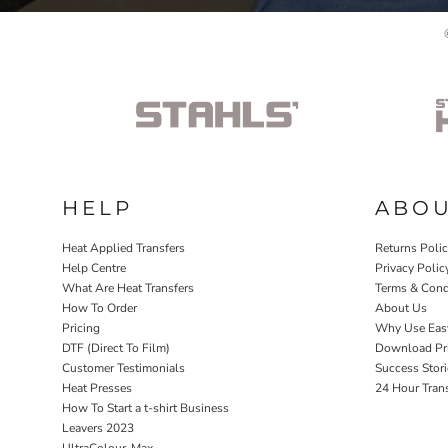
HELP
ABO
Heat Applied Transfers
Returns Poli
Help Centre
Privacy Polic
What Are Heat Transfers
Terms & Cond
How To Order
About Us
Pricing
Why Use Eas
DTF (Direct To Film)
Download Pri
Customer Testimonials
Success Stori
Heat Presses
24 Hour Tran
How To Start a t-shirt Business
Leavers 2023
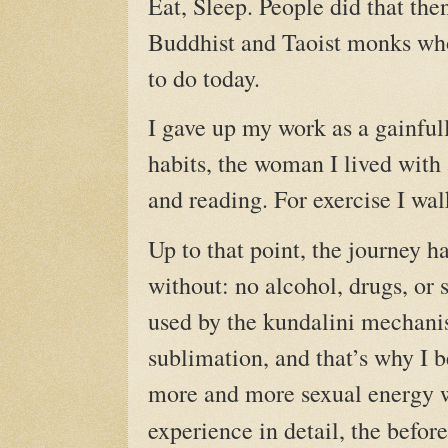
Eat, Sleep. People did that the
Buddhist and Taoist monks who
to do today.
I gave up my work as a gainfull
habits, the woman I lived with 
and reading. For exercise I walk
Up to that point, the journey h
without: no alcohol, drugs, or s
used by the kundalini mechanis
sublimation, and that’s why I b
more and more sexual energy w
experience in detail, the befor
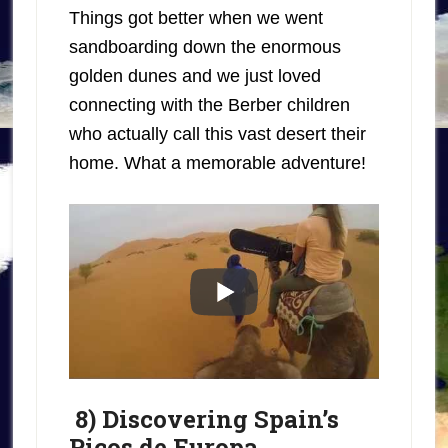
Things got better when we went
sandboarding down the enormous
golden dunes and we just loved
connecting with the Berber children
who actually call this vast desert their
home. What a memorable adventure!
8) Discovering Spain’s
Picos de Europa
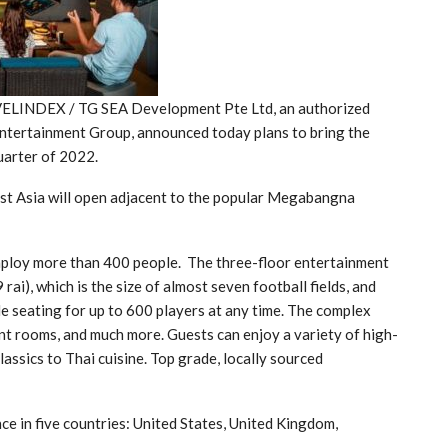
AVELINDEX / TG SEA Development Pte Ltd, an authorized
Entertainment Group, announced today plans to bring the
uarter of 2022.
st Asia will open adjacent to the popular Megabangna
ploy more than 400 people. The three-floor entertainment
i), which is the size of almost seven football fields, and
le seating for up to 600 players at any time. The complex
ent rooms, and much more. Guests can enjoy a variety of high-
assics to Thai cuisine. Top grade, locally sourced
e in five countries: United States, United Kingdom,
.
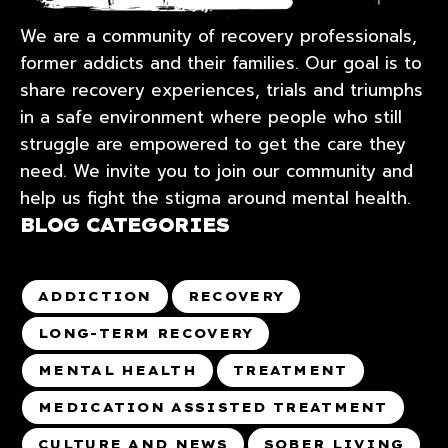
We are a community of recovery professionals,
former addicts and their families. Our goal is to
share recovery experiences, trials and triumphs
in a safe environment where people who still
struggle are empowered to get the care they
need. We invite you to join our community and
help us fight the stigma around mental health.
BLOG CATEGORIES
ADDICTION
RECOVERY
LONG-TERM RECOVERY
MENTAL HEALTH
TREATMENT
MEDICATION ASSISTED TREATMENT
CULTURE AND NEWS
SOBER LIVING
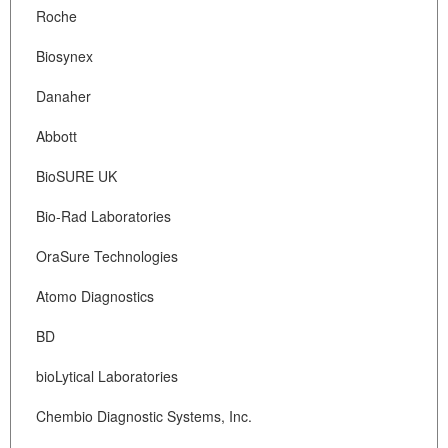
Roche
Biosynex
Danaher
Abbott
BioSURE UK
Bio-Rad Laboratories
OraSure Technologies
Atomo Diagnostics
BD
bioLytical Laboratories
Chembio Diagnostic Systems, Inc.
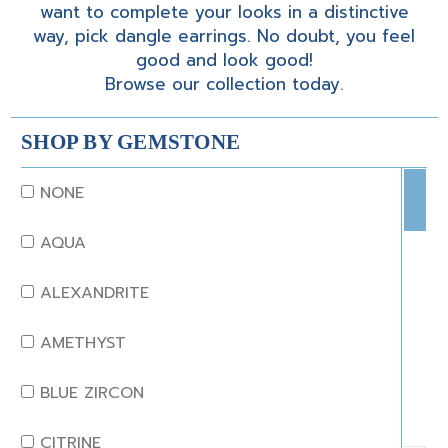
want to complete your looks in a distinctive
way, pick dangle earrings. No doubt, you feel
good and look good!
Browse our collection today.
SHOP BY GEMSTONE
NONE
AQUA
ALEXANDRITE
AMETHYST
BLUE ZIRCON
CITRINE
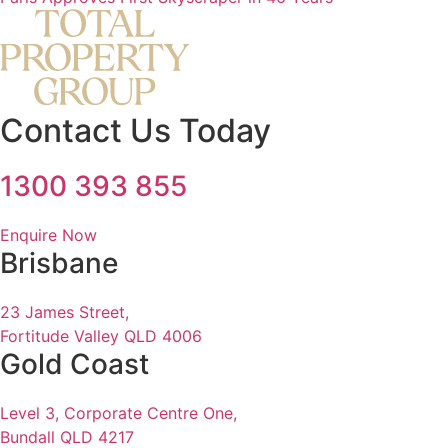
Contact Us Today
1300 393 855
Enquire Now
Brisbane
23 James Street,
Fortitude Valley QLD 4006
Gold Coast
Level 3, Corporate Centre One,
Bundall QLD 4217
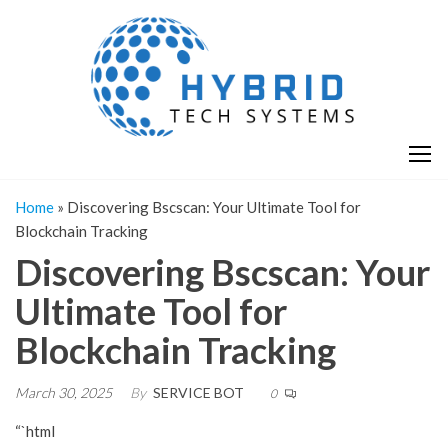
Skip
H
Hy
to
T
T
the
S
content
S
Home
»
Discovering Bscscan: Your Ultimate Tool for
Blockchain Tracking
Discovering Bscscan: Your
Ultimate Tool for
Blockchain Tracking
March 30, 2025
By
SERVICE BOT
0
“`html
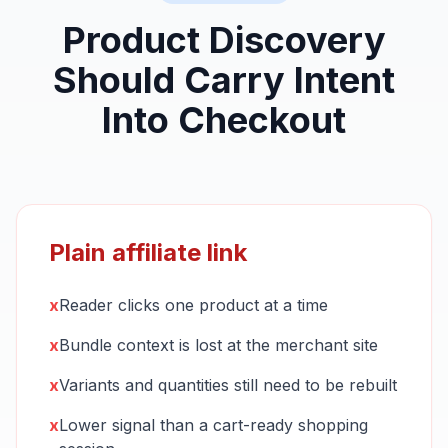
Product Discovery
Should Carry Intent
Into Checkout
Plain affiliate link
x
Reader clicks one product at a time
x
Bundle context is lost at the merchant site
x
Variants and quantities still need to be rebuilt
x
Lower signal than a cart-ready shopping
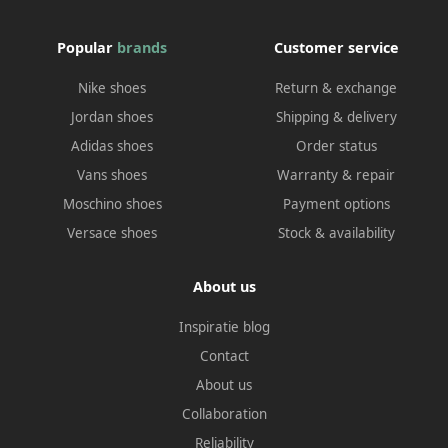
Popular
brands
Customer service
Nike shoes
Return & exchange
Jordan shoes
Shipping & delivery
Adidas shoes
Order status
Vans shoes
Warranty & repair
Moschino shoes
Payment options
Versace shoes
Stock & availability
About us
Inspiratie blog
Contact
About us
Collaboration
Reliability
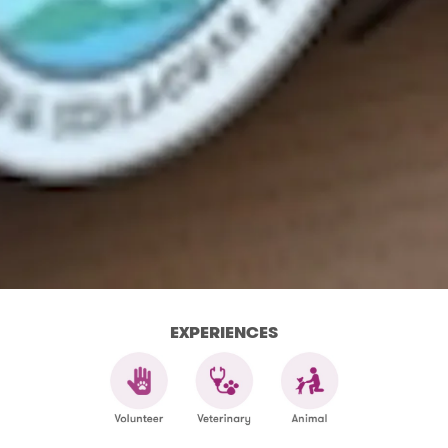
EXPERIENCES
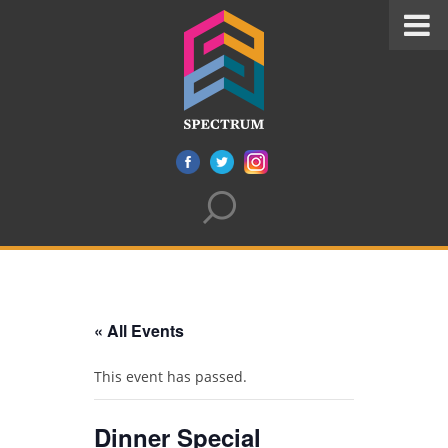
« All Events
This event has passed.
Dinner Special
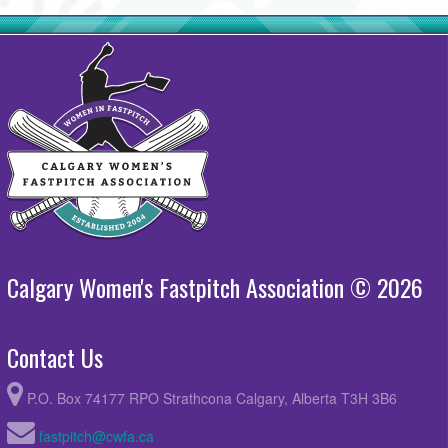
Calgary Women's Fastpitch Association © 2026
Contact Us
P.O. Box 74177 RPO Strathcona Calgary, Alberta T3H 3B6
fastpitch@cwfa.ca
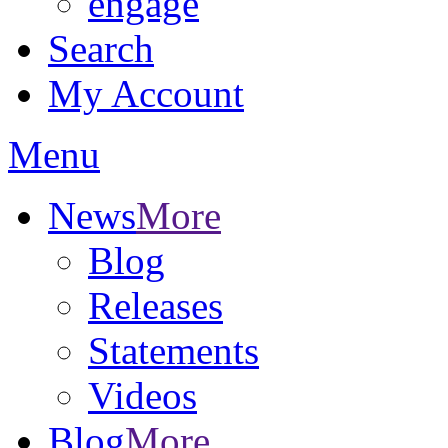
engage
Search
My Account
Menu
News
More
Blog
Releases
Statements
Videos
Blog
More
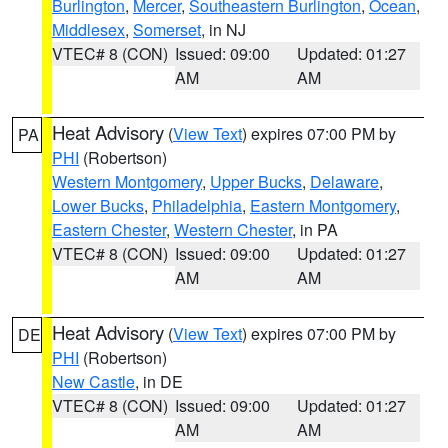
Burlington
,
Mercer
,
Southeastern Burlington
,
Ocean
,
Middlesex
,
Somerset
, in NJ
VTEC# 8 (CON)
Issued: 09:00
Updated: 01:27
AM
AM
Heat Advisory
(
View Text
) expires 07:00 PM by
PA
PHI
(Robertson)
Western Montgomery
,
Upper Bucks
,
Delaware
,
Lower Bucks
,
Philadelphia
,
Eastern Montgomery
,
Eastern Chester
,
Western Chester
, in PA
VTEC# 8 (CON)
Issued: 09:00
Updated: 01:27
AM
AM
Heat Advisory
(
View Text
) expires 07:00 PM by
DE
PHI
(Robertson)
New Castle
, in DE
VTEC# 8 (CON)
Issued: 09:00
Updated: 01:27
AM
AM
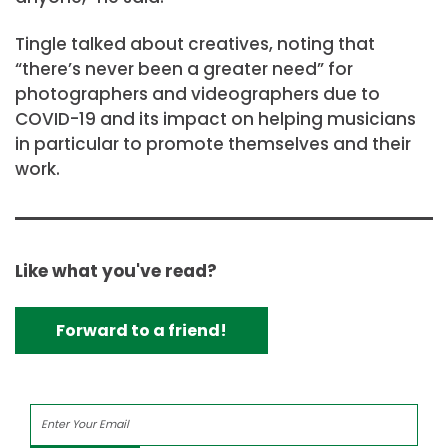
Tingle talked about creatives, noting that
“there’s never been a greater need” for
photographers and videographers due to
COVID-19 and its impact on helping musicians
in particular to promote themselves and their
work.
Like what you've read?
Forward to a friend!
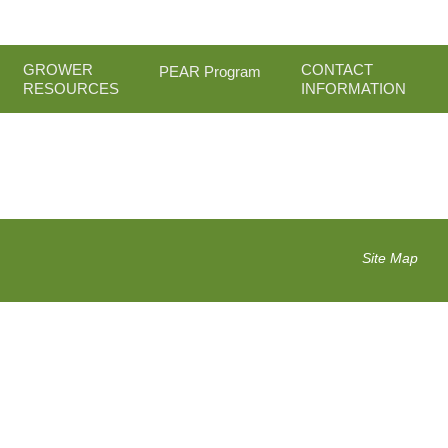
GROWER
CONTACT
PEAR Program
RESOURCES
INFORMATION
Site Map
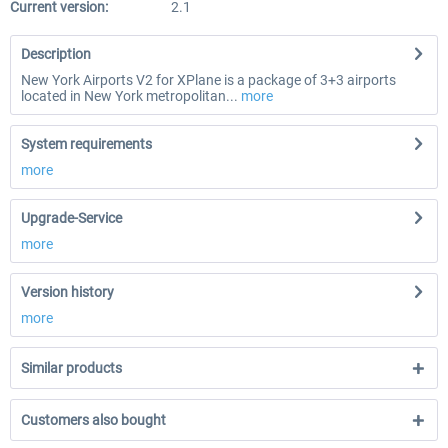
Current version:
2.1
Description
New York Airports V2 for XPlane is a package of 3+3 airports
located in New York metropolitan...
more
System requirements
more
Upgrade-Service
more
Version history
more
Similar products
Customers also bought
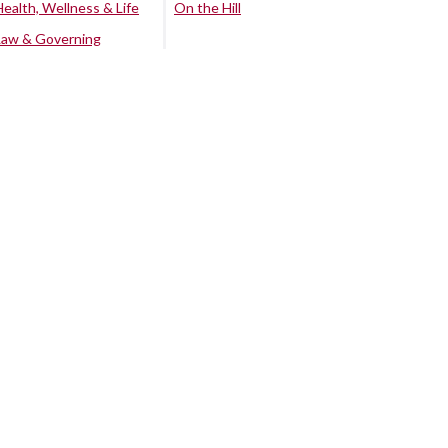
Health, Wellness & Life
On the Hill
Law & Governing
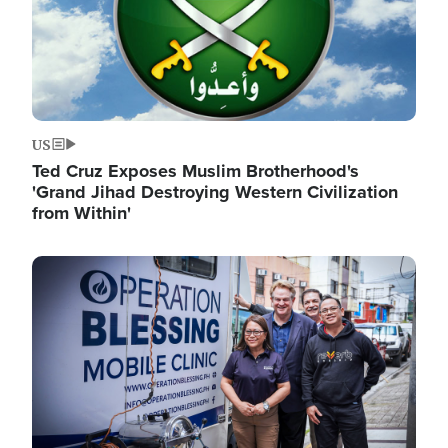
US
Ted Cruz Exposes Muslim Brotherhood's
'Grand Jihad Destroying Western Civilization
from Within'
Image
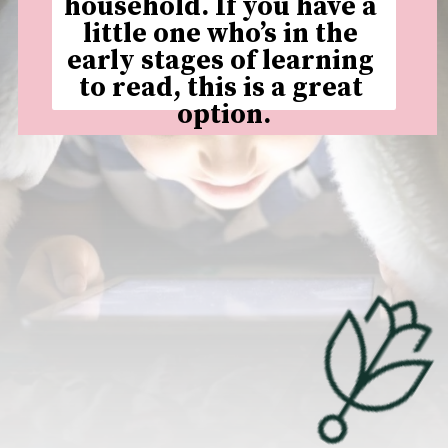
household. If you have a 
little one who’s in the 
early stages of learning 
to read, this is a great 
option.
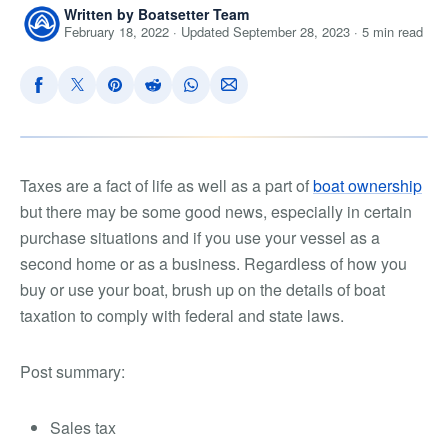
Written by Boatsetter Team
February 18, 2022 · Updated September 28, 2023 · 5 min read
Taxes are a fact of life as well as a part of
boat ownership
but there may be some good news, especially in certain
purchase situations and if you use your vessel as a
second home or as a business. Regardless of how you
buy or use your boat, brush up on the details of boat
taxation to comply with federal and state laws.
Post summary:
Sales tax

What is needed
Some lines above hold the word "there". Copy all of them.

Exercise response
“there’s never been a greater need” for
but there may be some good news, especially in certain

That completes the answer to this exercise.